TASK DESCRIPTION
Please repeat every entry exactly as given, apart from dropping the images.
[MATERIAL SHOWN Boundary: Start]
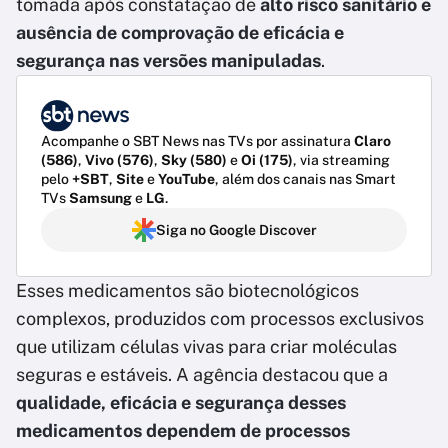
tomada após constatação de
alto risco sanitário e
ausência de comprovação de eficácia e
segurança nas versões manipuladas
.
Acompanhe o SBT News nas TVs por assinatura
Claro
(586)
,
Vivo (576)
,
Sky (580)
e
Oi (175)
, via streaming
pelo
+SBT
,
Site
e
YouTube
, além dos canais nas Smart
TVs
Samsung
e
LG
.
Siga no Google Discover
Esses medicamentos são biotecnológicos
complexos, produzidos com processos exclusivos
que utilizam células vivas para criar moléculas
seguras e estáveis. A agência destacou que a
qualidade, eficácia e segurança desses
medicamentos dependem de processos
[MATERIAL SHOWN Boundary: End]
RESULT OF THE TASK
tomada após constatação de
alto risco sanitário e
ausência de comprovação de eficácia e
segurança nas versões manipuladas
.
Acompanhe o SBT News nas TVs por assinatura
Claro
(586)
,
Vivo (576)
,
Sky (580)
e
Oi (175)
, via streaming
pelo
+SBT
,
Site
e
YouTube
, além dos canais nas Smart
TVs
Samsung
e
LG
.
Siga no Google Discover
Esses medicamentos são biotecnológicos
complexos, produzidos com processos exclusivos
que utilizam células vivas para criar moléculas
seguras e estáveis. A agência destacou que a
qualidade, eficácia e segurança desses
medicamentos dependem de processos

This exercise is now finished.